Ryan Zinke, the interior secretary, has charged taxpayers for his private-jet travel, and failed to disclose that he owned shares in a gun firm in Montana and then met executives and lobbyists from that firm. A spokesman said that the value of shares was below the threshold required for disclosure, and that anyway the meeting was a social call. The desire to avoid other passengers while flying has been a recurring theme: last year Steve Mnuchin, the treasury secretary, took eight trips by military aircraft, costing taxpayers almost $1m.

And then there are all the Trump family hangers-on who have found jobs in the federal bureaucracy. Eric Trump’s former wedding planner runs the New York branch of the federal Department of Housing and Urban Development. On August 7th ProPublica, an investigative-journalism non-profit, reported that three members of Mar-a-Lago, the president’s swish country club in Palm Beach, exercise undue influence within the Department of Veterans Affairs—despite the fact that none of them has ever served in the government or the armed forces.

All this is before taking into consideration any conflicts of interest on the part of Mr Trump himself. Democrats have dusted off the phrase “culture of corruption”, which they used to great effect in the 2006 mid-terms. Then, George W. Bush’s administration was tottering after it turned out that the federal government’s response to Hurricane Katrina was being led by an Arabian-horse enthusiast appointed by Mr Bush.
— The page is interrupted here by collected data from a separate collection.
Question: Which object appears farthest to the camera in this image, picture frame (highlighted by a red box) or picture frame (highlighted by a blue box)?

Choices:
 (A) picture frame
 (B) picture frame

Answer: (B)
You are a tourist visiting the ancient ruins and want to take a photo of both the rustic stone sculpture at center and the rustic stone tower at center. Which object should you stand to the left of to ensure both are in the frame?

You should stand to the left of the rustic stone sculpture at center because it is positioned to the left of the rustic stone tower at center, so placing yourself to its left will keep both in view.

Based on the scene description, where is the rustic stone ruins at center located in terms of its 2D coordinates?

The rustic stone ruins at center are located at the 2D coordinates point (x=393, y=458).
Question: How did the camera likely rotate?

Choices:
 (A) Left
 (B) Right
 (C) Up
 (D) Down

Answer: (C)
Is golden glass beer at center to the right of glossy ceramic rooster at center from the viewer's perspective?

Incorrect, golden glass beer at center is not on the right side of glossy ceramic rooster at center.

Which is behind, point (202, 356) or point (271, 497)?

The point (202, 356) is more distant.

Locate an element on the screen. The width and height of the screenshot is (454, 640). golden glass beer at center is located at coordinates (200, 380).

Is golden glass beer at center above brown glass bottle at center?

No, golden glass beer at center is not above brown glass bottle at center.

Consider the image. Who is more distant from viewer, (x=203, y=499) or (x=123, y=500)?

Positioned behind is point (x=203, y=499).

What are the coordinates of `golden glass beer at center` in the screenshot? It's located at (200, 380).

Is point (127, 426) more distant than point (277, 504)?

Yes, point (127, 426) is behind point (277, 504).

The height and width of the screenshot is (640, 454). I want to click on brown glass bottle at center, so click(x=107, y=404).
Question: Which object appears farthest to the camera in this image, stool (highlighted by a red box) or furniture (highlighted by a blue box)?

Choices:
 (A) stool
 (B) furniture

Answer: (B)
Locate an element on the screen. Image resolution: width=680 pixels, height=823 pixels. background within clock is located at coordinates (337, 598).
The 2006 election also coincided with a money scandal involving Jack Abramoff, a Republican lobbyist, which has many echoes of Mr Manafort’s escapades. Democrats hope to connect the current administration’s ethical woes to a broader tale of Republicans blithely backstroking around the swamp that Mr Trump was supposed to drain.

Yet it is unlikely that voters in, say, Arkansas will care enough about the ethical failings of a congressman from upstate New York whom they have never heard of, or of the cabinet secretary of a department with obscure responsibilities, to vote against a Republican candidate whom otherwise they would have supported. Asked whether the Trump administration’s scandals have come up in North Dakota’s hotly contested Senate race, Jim Fuglie, a former state Democratic Party official-turned-pundit, says that voters are more worried about tariffs. North Dakota’s Senate race, he argues, “turns on the price of soyabeans …If it’s $6, [Heidi] Heitkamp [the Democratic incumbent] wins.” Laura Belin, author of “******* Heartland”, a blog about Iowa politics, says she doesn’t think “the public at large is really tuned into” the administration’s ethics scandals. Those are mainly fodder for “the activist class”.
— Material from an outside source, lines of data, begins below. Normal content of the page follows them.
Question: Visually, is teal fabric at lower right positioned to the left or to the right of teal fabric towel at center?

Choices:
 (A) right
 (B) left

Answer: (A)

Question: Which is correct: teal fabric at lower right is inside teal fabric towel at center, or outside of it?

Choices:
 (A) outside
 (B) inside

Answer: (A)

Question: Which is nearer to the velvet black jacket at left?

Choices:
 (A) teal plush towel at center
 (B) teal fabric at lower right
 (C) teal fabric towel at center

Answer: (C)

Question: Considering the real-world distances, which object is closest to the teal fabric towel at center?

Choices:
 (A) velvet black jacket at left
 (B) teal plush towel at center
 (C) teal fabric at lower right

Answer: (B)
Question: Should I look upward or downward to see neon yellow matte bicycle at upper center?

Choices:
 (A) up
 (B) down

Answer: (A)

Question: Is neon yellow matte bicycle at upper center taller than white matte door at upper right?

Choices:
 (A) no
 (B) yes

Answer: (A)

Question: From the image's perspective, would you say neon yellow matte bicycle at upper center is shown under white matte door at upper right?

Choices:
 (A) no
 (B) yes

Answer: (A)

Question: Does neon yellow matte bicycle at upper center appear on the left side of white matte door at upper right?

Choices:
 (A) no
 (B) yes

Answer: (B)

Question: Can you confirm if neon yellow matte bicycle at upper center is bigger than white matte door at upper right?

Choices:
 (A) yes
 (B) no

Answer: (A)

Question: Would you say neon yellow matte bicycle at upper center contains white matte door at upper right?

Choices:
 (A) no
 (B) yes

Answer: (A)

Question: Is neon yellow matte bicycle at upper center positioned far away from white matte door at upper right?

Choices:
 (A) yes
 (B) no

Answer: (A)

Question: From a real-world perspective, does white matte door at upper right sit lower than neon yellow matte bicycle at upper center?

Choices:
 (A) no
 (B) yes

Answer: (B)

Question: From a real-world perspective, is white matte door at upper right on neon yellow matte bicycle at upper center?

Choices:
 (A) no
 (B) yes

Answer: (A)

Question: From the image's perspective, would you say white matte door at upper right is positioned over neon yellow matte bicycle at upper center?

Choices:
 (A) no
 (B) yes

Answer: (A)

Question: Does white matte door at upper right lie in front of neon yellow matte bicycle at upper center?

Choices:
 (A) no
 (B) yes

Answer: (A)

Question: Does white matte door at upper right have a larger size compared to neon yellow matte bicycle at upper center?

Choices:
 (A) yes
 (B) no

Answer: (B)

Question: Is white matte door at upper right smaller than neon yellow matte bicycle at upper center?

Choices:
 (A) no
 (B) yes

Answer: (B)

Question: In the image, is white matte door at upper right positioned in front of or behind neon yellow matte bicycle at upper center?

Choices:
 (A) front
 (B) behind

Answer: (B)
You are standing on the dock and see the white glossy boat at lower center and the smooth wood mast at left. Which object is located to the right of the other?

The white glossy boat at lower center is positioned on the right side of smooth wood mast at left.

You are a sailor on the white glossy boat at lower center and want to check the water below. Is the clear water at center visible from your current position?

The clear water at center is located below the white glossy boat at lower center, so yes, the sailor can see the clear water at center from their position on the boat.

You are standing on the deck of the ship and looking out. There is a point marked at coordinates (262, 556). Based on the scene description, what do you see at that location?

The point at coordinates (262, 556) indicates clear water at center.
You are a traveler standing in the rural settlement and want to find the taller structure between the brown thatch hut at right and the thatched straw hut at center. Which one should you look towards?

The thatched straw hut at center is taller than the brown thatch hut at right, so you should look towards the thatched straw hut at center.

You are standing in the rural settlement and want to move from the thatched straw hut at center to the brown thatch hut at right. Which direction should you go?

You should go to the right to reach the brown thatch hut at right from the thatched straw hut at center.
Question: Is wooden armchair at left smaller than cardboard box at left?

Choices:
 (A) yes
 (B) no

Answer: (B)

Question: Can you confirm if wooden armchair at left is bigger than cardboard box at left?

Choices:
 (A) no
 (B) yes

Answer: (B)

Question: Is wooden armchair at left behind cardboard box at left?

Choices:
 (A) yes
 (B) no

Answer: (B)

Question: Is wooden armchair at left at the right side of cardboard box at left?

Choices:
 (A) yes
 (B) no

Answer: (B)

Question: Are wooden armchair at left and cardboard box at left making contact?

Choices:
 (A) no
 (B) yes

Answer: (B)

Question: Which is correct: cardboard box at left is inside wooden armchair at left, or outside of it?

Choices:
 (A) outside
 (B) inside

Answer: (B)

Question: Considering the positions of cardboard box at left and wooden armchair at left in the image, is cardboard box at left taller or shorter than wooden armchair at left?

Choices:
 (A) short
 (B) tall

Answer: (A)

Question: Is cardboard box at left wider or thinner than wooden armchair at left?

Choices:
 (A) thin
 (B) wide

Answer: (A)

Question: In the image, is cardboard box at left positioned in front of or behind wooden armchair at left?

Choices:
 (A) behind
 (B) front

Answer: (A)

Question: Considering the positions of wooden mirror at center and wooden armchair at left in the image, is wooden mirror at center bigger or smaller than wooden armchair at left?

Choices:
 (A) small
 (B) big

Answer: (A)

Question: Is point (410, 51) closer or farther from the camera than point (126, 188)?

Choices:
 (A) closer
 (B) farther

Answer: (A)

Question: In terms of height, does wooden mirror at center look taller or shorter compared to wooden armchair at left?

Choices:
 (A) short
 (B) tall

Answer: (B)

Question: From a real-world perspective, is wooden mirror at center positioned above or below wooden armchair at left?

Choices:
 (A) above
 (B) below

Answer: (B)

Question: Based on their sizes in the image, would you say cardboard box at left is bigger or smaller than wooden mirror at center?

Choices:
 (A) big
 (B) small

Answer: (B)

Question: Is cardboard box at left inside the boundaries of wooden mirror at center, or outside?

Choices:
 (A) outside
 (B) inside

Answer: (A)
Mr Trump’s administration may be so scandal-ridden that each ethical peccadillo just seems like more of the same. Stephen Bannon, his ousted adviser, famously said that the way to win is to “flood the zone with *******”, thereby overwhelming anyone’s ability to focus on one thing for more than a single news cycle. “Maybe we’re just like the rest of the country,” says Mr Fuglie. “We’re shaking our heads, and saying, ‘Oh, jeez—there he goes again’.”
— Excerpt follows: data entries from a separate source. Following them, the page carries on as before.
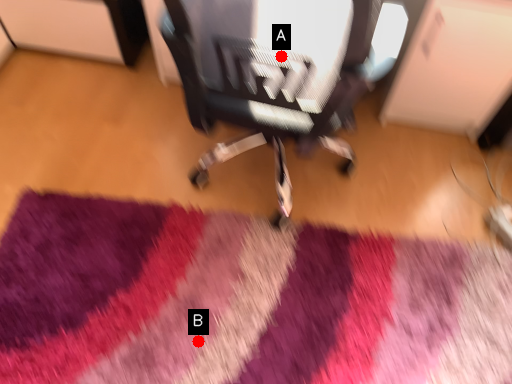 Question: Two points are circled on the image, labeled by A and B beside each circle. Which point is closer to the camera?

Choices:
 (A) A is closer
 (B) B is closer

Answer: (A) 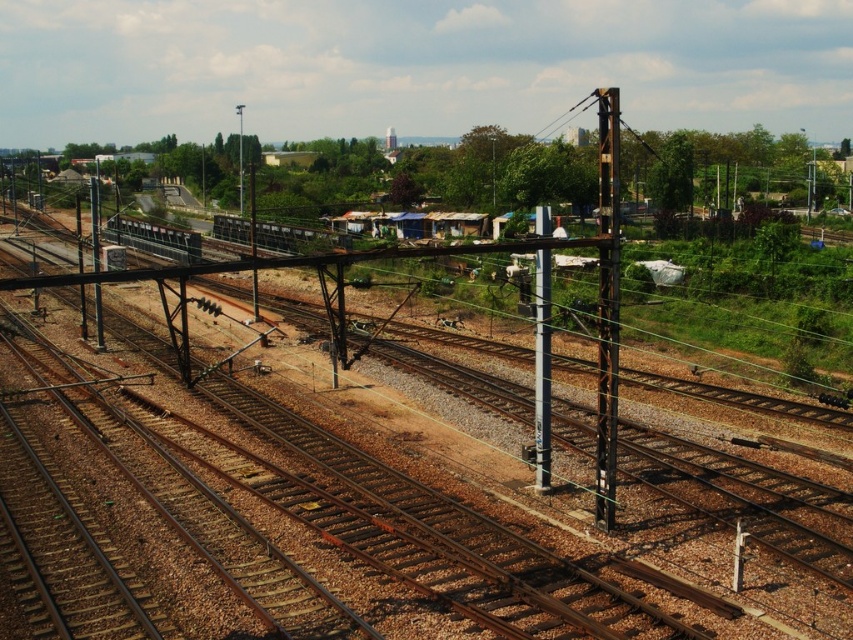 Consider the image. Can you confirm if black metallic pole at center-right is smaller than metallic pole at left?

Indeed, black metallic pole at center-right has a smaller size compared to metallic pole at left.

Where is `black metallic pole at center-right`? black metallic pole at center-right is located at coordinates (543, 371).

Does metallic pole at center have a larger size compared to metallic pole at upper center?

Indeed, metallic pole at center has a larger size compared to metallic pole at upper center.

Which is in front, point (253, 230) or point (242, 170)?

Point (253, 230) is in front.

The width and height of the screenshot is (853, 640). In order to click on metallic pole at center in this screenshot , I will do `click(251, 209)`.

Who is more forward, (x=299, y=252) or (x=187, y=250)?

Point (x=299, y=252) is in front.

Can you confirm if metallic gray train at center is positioned to the right of shiny silver train at left?

Indeed, metallic gray train at center is positioned on the right side of shiny silver train at left.

Describe the element at coordinates (294, 237) in the screenshot. I see `metallic gray train at center` at that location.

Where is `metallic gray train at center`? metallic gray train at center is located at coordinates (294, 237). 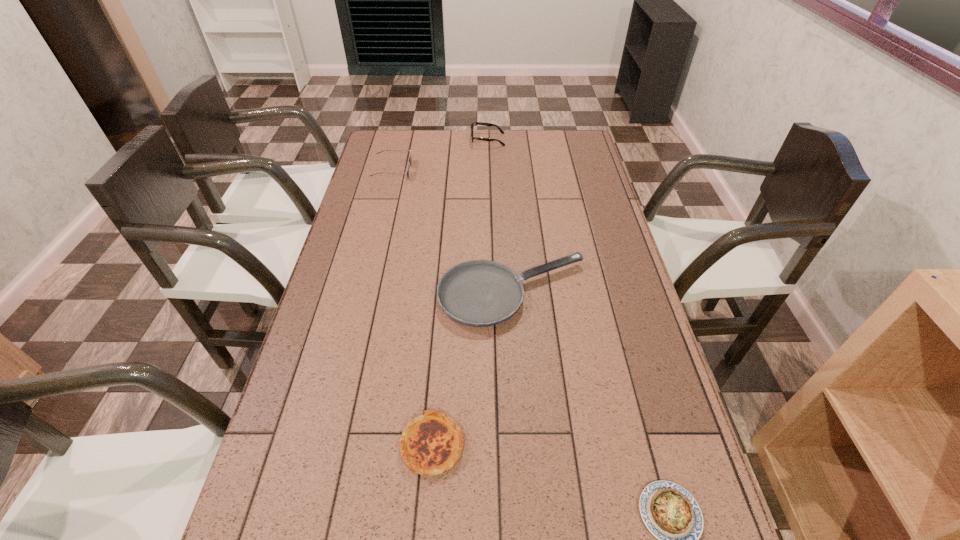 The height and width of the screenshot is (540, 960). What are the coordinates of `free space located 0.260m on the front-facing side of the fourth nearest object` in the screenshot? It's located at (477, 170).

The width and height of the screenshot is (960, 540). I want to click on free region located on the left of the third shortest object, so click(x=366, y=294).

The height and width of the screenshot is (540, 960). I want to click on vacant region located 0.210m on the right of the farther quiche, so click(x=560, y=446).

This screenshot has height=540, width=960. In order to click on object at the far edge in this screenshot , I will do `click(477, 123)`.

At what (x,y) coordinates should I click in order to perform the action: click on object that is at the left edge. Please return your answer as a coordinate pair (x, y). The height and width of the screenshot is (540, 960). Looking at the image, I should click on (410, 159).

The image size is (960, 540). Identify the location of object that is positioned at the right edge. (480, 293).

Locate an element on the screen. This screenshot has height=540, width=960. vacant space at the far edge is located at coordinates (457, 145).

The height and width of the screenshot is (540, 960). In the image, there is a desktop. Identify the location of vacant space at the left edge. (369, 290).

The width and height of the screenshot is (960, 540). In the image, there is a desktop. Identify the location of free space at the right edge. (574, 161).

You are a GUI agent. You are given a task and a screenshot of the screen. Output one action in this format:
    pyautogui.click(x=<x>, y=<y>)
    Task: Click on the vacant space at the far left corner of the desktop
    
    Given the screenshot: What is the action you would take?
    pyautogui.click(x=373, y=153)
https://www.economist.com/united-st...als-in-trumpland-is-overwhelming?fsrc=rss|ust
 
Trump is just proof of how important campaign words are that resonate voters to support and vote for them. I can't imagine, after 2 years of this, how he continues to maintain any base of voters. But, he does ... continues one lie after another, no moral character, no ethics, yet his voter base just keep coming back to hear more lies. I'm kind of wondering what it will take to convince them that he's no more than a crook.